Ibrahima Diaby

Personal information
- Full name: Ibrahima Makaya Diaby
- Date of birth: 17 March 2007 (age 19)
- Place of birth: Conakry, Guinea
- Height: 1.89 m (6 ft 2 in)
- Position: Defensive midfielder

Team information
- Current team: Al-Ahli
- Number: 4

Youth career
- 2019–2025: Paris Saint-Germain

Senior career*
- Years: Team / Apps / (Gls)
- 2025–2026: Cercle Brugge / 30 / (2)
- 2026–: Al-Ahli / 1 / (0)

International career^{‡}
- 2021–: France U16 / 1 / (0)
- 2022–: France U17 / 11 / (1)

= Ibrahima Diaby =

French footballer (born 2007)

Ibrahima Diaby (born 17 March 2007) is a French professional footballer who plays as a defensive midfielder for Al-Ahli.

== Club career ==

Born in Conakry, Guinea, Ibrahima Diaby grew up in France, a country from which he obtained the citizenship in 2025.

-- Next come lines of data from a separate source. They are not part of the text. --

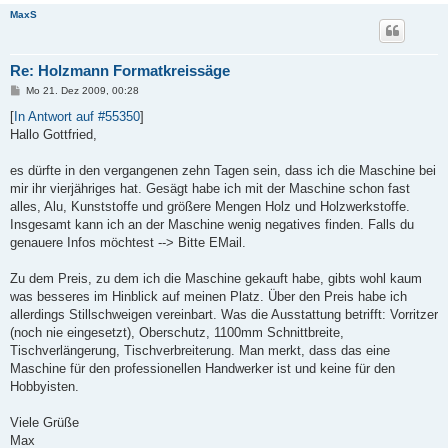
MaxS
Re: Holzmann Formatkreissäge
B
Mo 21. Dez 2009, 00:28
e
i
[
In Antwort auf #55350
]
t
Hallo Gottfried,
r
a
g
es dürfte in den vergangenen zehn Tagen sein, dass ich die Maschine bei
mir ihr vierjähriges hat. Gesägt habe ich mit der Maschine schon fast
alles, Alu, Kunststoffe und größere Mengen Holz und Holzwerkstoffe.
Insgesamt kann ich an der Maschine wenig negatives finden. Falls du
genauere Infos möchtest --> Bitte EMail.
Zu dem Preis, zu dem ich die Maschine gekauft habe, gibts wohl kaum
was besseres im Hinblick auf meinen Platz. Über den Preis habe ich
allerdings Stillschweigen vereinbart. Was die Ausstattung betrifft: Vorritzer
(noch nie eingesetzt), Oberschutz, 1100mm Schnittbreite,
Tischverlängerung, Tischverbreiterung. Man merkt, dass das eine
Maschine für den professionellen Handwerker ist und keine für den
Hobbyisten.
Viele Grüße
Max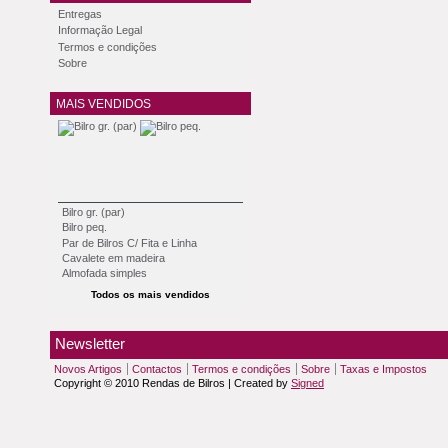
Entregas
Informação Legal
Termos e condições
Sobre
MAIS VENDIDOS
Bilro gr. (par)
Bilro peq.
Par de Bilros C/ Fita e Linha
Cavalete em madeira
Almofada simples
Todos os mais vendidos
Newsletter
Novos Artigos
Contactos
Termos e condições
Sobre
Taxas e Impostos
Copyright © 2010 Rendas de Bilros | Created by
Signed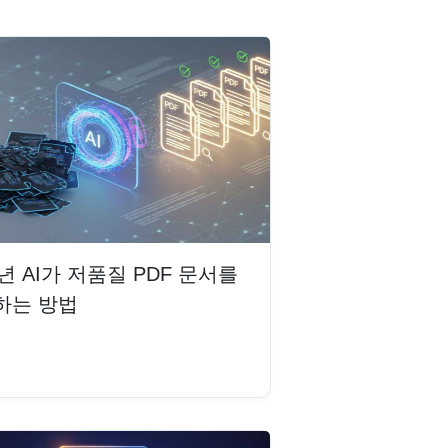
6년 AI가 저품질 PDF 문서를
하는 방법
읽기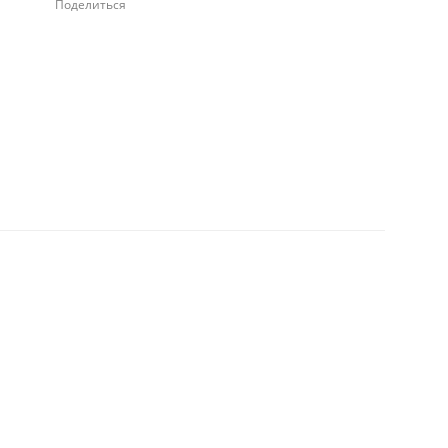
Поделиться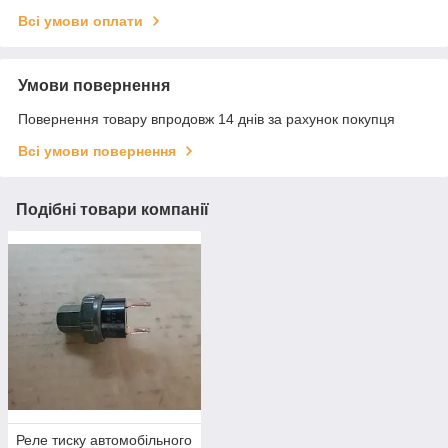
Всі умови оплати
Умови повернення
Повернення товару впродовж 14 днів за рахунок покупця
Всі умови повернення
Подібні товари компанії
Реле тиску автомобільного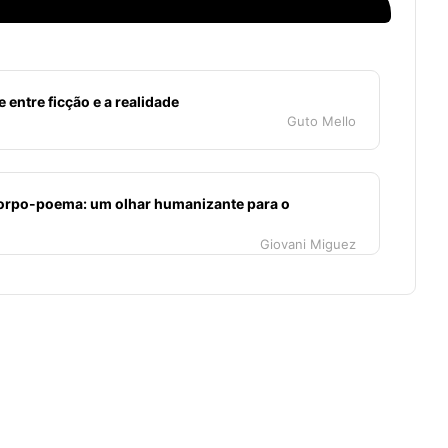
e entre ficção e a realidade
Guto Mello
orpo-poema: um olhar humanizante para o
Giovani Miguez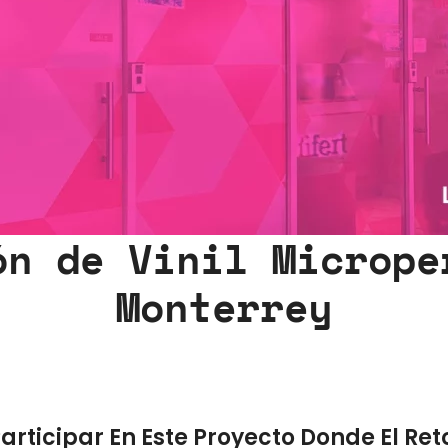
ón de Vinil Micrope
Monterrey
articipar En Este Proyecto Donde El Ret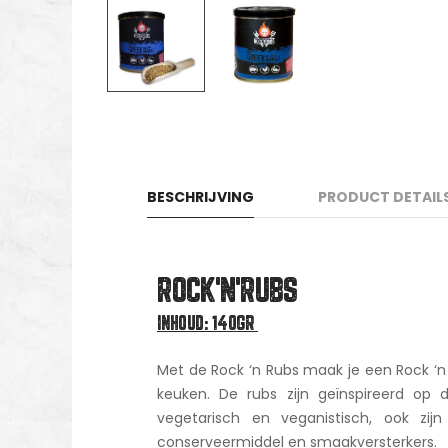
BESCHRIJVING
PRODUCT DETAIL
ROCK'N'RUBS
INHOUD: 140GR
Met de Rock ‘n Rubs maak je een Rock ‘n Ro
keuken. De rubs zijn geïnspireerd op 
vegetarisch en veganistisch, ook zi
conserveermiddel en smaakversterkers.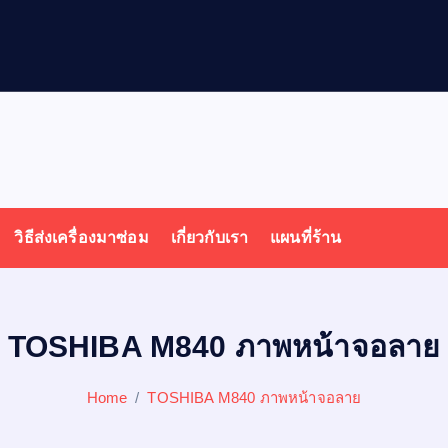
ล
วิธีส่งเครื่องมาซ่อม
เกี่ยวกับเรา
แผนที่ร้าน
TOSHIBA M840 ภาพหน้าจอลาย
Home
TOSHIBA M840 ภาพหน้าจอลาย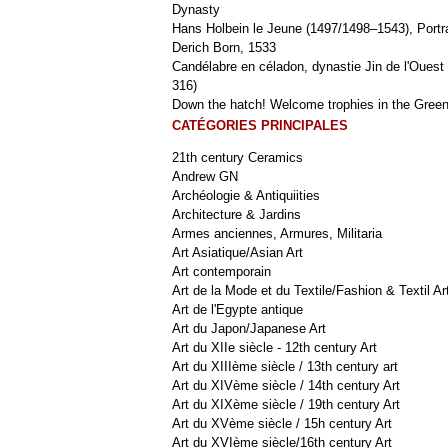
Dynasty
Hans Holbein le Jeune (1497/1498–1543), Portra
Derich Born, 1533
Candélabre en céladon, dynastie Jin de l'Ouest 
316)
Down the hatch! Welcome trophies in the Green
CATÉGORIES PRINCIPALES
21th century Ceramics
Andrew GN
Archéologie & Antiquiities
Architecture & Jardins
Armes anciennes, Armures, Militaria
Art Asiatique/Asian Art
Art contemporain
Art de la Mode et du Textile/Fashion & Textil Ar
Art de l'Egypte antique
Art du Japon/Japanese Art
Art du XIIe siècle - 12th century Art
Art du XIIIème siècle / 13th century art
Art du XIVème siècle / 14th century Art
Art du XIXème siècle / 19th century Art
Art du XVème siècle / 15h century Art
Art du XVIème siècle/16th century Art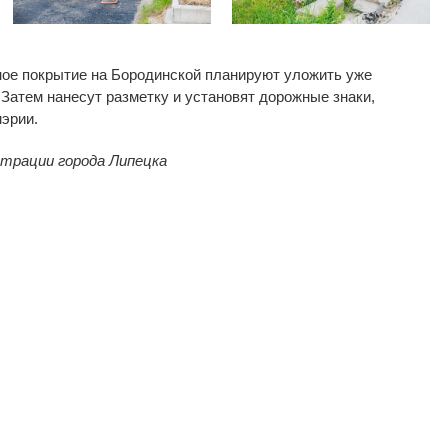
ное покрытие на
Бородинской планируют уложить уже
Затем нанесут разметку и
установят дорожные знаки,
эрии.
страции города Липецка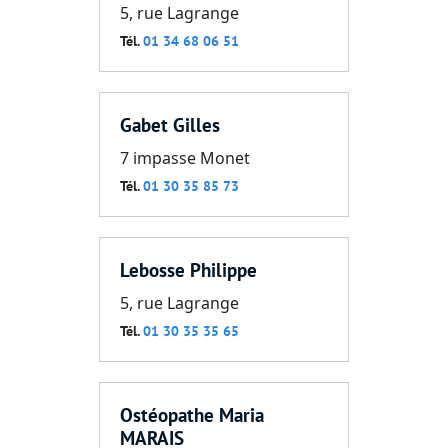
5, rue Lagrange
Tél.
01 34 68 06 51
Gabet Gilles
7 impasse Monet
Tél.
01 30 35 85 73
Lebosse Philippe
5, rue Lagrange
Tél.
01 30 35 35 65
Ostéopathe Maria
MARAIS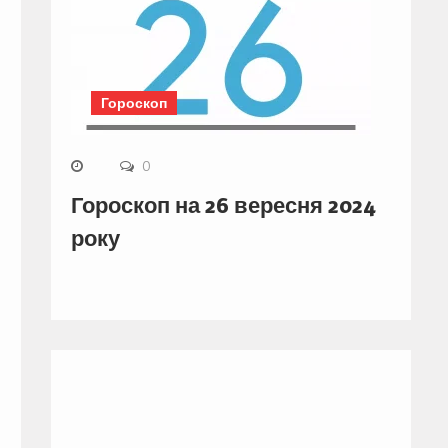
Гороскоп
0
Гороскоп на 26 вересня 2024
року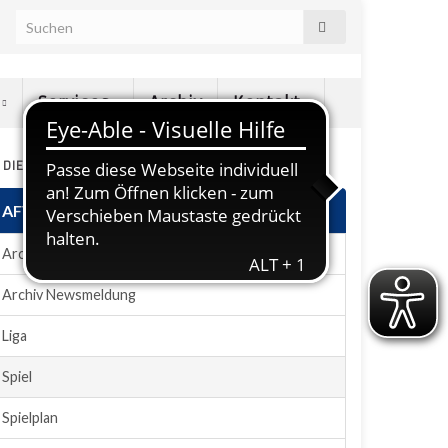
e
Services
Archiv
Kontakt
N DIESEM ABSCHNITT
AFVD-Plugin
Archiv News
Archiv Newsmeldung
Liga
Spiel
Spielplan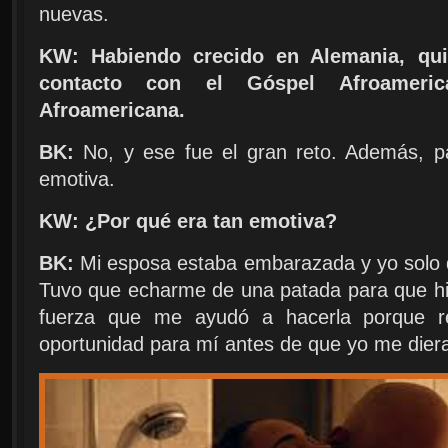
nuevas.
KW: Habiendo crecido en Alemania, qu
contacto con el Góspel Afroameri
Afroamericana.
BK:
No, y ese fue el gran reto. Además, p
emotiva.
KW: ¿Por qué era tan emotiva?
BK:
Mi esposa estaba embarazada y yo solo q
Tuvo que echarme de una patada para que hicie
fuerza que me ayudó a hacerla porque r
oportunidad para mí antes de que yo me dier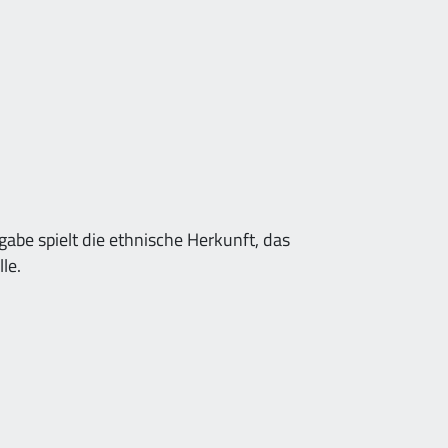
rgabe spielt die ethnische Herkunft, das
le.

He is a full product of the Paris Saint-Germain Academy, that he joined aged only 12.

Diaby was a standout with PSG's under-19, captaining the side that won the league in 2024 and 2025 and played the UEFA Youth League, he was offered a first professional contract with the club, but choose to sign for Belgian Pro League outfit Cercle Brugge in July 2025.

Diaby made his professional debut with the Cercle in a 0–0 Belgian league draw with Dender on 26 July 2025.

By the end of the season, and after Lars Friis became the head coach, Diaby had become a central figure with the club that survived the relegation playoffs.

In the summer 2026, he was transferred to Saudi Pro League giants Al-Ahli, for a fee of 12 million euros plus 1.5 of eventual bonuses. This made Diaby the second most expensive sell ever from Cercle Brugge, after Kévin Denkey.

== Style of play ==

An ambidextrous defensive midfielder also able to play as a centre-back, he is described as a strong and technical player.